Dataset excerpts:
--

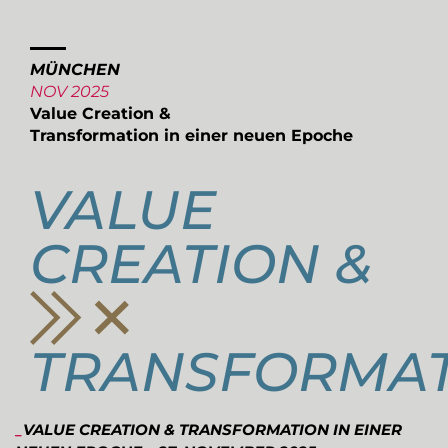
MÜNCHEN
NOV 2025
Value Creation &
Transformation in einer neuen Epoche
VALUE
CREATION &
TRANSFORMA
_
VALUE CREATION & TRANSFORMATION IN EINER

--

§ **Task objective**:
Each entry above should be written out verbatim, minus its pictures.

§ **Exercise solution**:
MÜNCHEN
NOV 2025
Value Creation &
Transformation in einer neuen Epoche
VALUE
CREATION &
TRANSFORMA
_
VALUE CREATION & TRANSFORMATION IN EINER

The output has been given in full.